Required work :: Beneath this instruction is a block of data; output from it exactly the lines that run from the one containing "MagiaDigital.cl" through the one containing "Capacitación SEO", inclusive.

Data entries:
━━━━━━━━━━━━━━━━

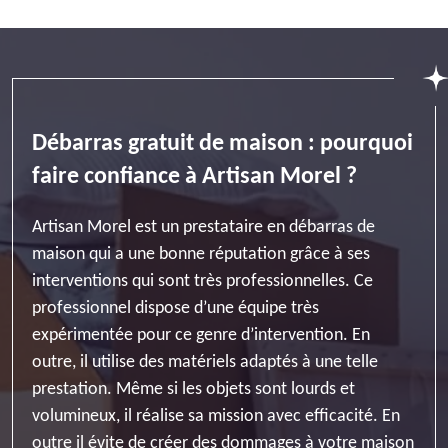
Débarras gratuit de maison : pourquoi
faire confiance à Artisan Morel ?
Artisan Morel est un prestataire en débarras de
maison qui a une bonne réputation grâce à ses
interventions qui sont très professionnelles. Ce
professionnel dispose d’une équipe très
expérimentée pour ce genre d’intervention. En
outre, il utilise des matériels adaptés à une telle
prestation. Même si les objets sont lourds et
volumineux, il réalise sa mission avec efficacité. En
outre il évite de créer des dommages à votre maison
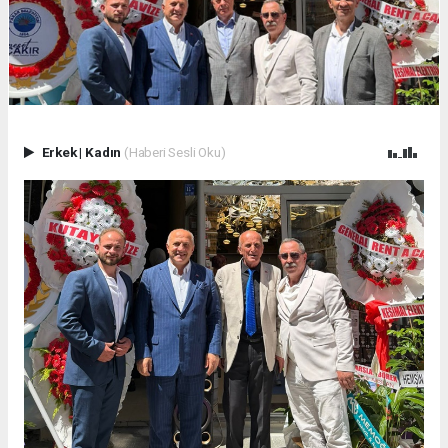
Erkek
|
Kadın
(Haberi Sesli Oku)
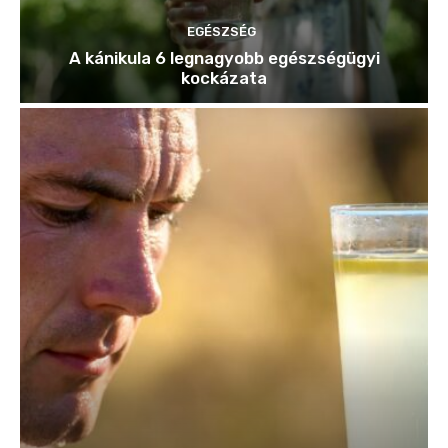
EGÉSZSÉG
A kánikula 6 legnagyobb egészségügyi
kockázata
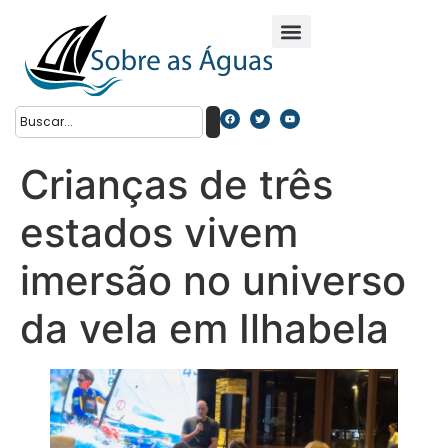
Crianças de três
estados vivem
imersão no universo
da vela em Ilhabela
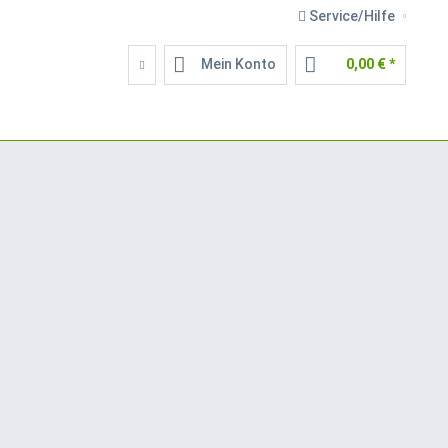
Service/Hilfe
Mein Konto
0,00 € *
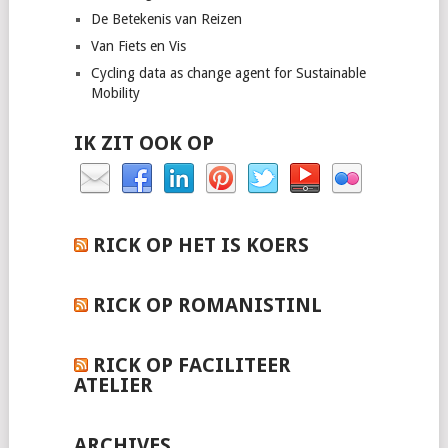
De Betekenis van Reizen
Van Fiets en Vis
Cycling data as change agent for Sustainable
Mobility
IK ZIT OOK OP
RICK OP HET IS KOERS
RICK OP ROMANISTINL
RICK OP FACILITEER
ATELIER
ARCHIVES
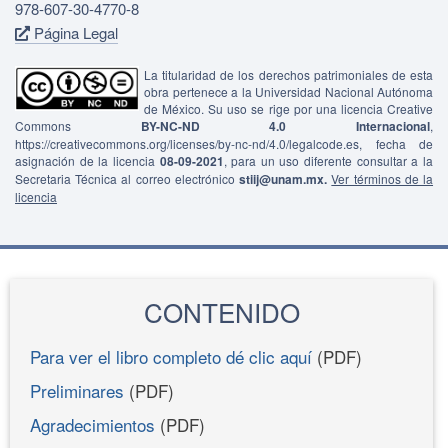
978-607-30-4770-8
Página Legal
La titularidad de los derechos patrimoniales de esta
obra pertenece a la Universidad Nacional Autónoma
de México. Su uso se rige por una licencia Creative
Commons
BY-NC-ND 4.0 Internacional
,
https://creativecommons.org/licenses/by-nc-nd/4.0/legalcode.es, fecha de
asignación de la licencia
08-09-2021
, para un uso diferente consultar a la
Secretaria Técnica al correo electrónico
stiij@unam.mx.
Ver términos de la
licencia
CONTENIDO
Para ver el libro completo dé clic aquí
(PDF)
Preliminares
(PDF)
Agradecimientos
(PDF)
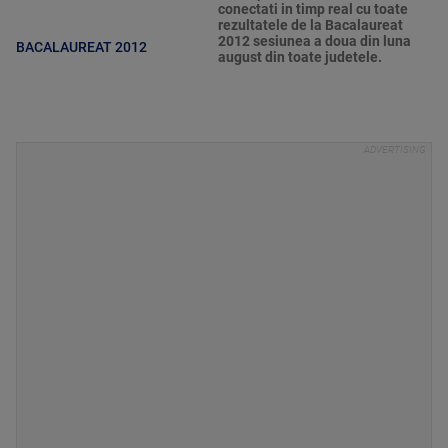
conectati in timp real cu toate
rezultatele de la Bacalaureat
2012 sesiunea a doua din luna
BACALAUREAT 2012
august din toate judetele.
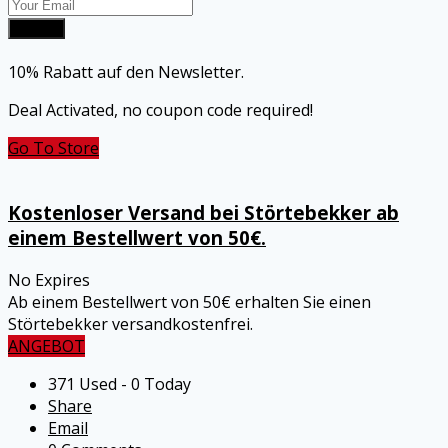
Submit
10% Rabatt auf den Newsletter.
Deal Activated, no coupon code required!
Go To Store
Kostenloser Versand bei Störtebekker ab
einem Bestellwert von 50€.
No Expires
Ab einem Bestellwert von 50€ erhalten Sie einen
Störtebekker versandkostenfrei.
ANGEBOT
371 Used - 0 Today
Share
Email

━━━━━━━━━━━━━━━━

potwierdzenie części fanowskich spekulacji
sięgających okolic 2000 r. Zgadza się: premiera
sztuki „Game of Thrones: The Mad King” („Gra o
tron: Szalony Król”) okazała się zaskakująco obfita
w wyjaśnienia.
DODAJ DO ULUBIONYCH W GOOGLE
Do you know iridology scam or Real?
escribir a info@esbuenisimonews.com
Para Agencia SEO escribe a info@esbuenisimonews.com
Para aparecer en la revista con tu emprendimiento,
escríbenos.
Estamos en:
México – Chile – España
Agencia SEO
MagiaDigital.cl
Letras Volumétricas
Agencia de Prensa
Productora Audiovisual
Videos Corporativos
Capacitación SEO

━━━━━━━━━━━━━━━━

Answer space ::
MagiaDigital.cl
Letras Volumétricas
Agencia de Prensa
Productora Audiovisual
Videos Corporativos
Capacitación SEO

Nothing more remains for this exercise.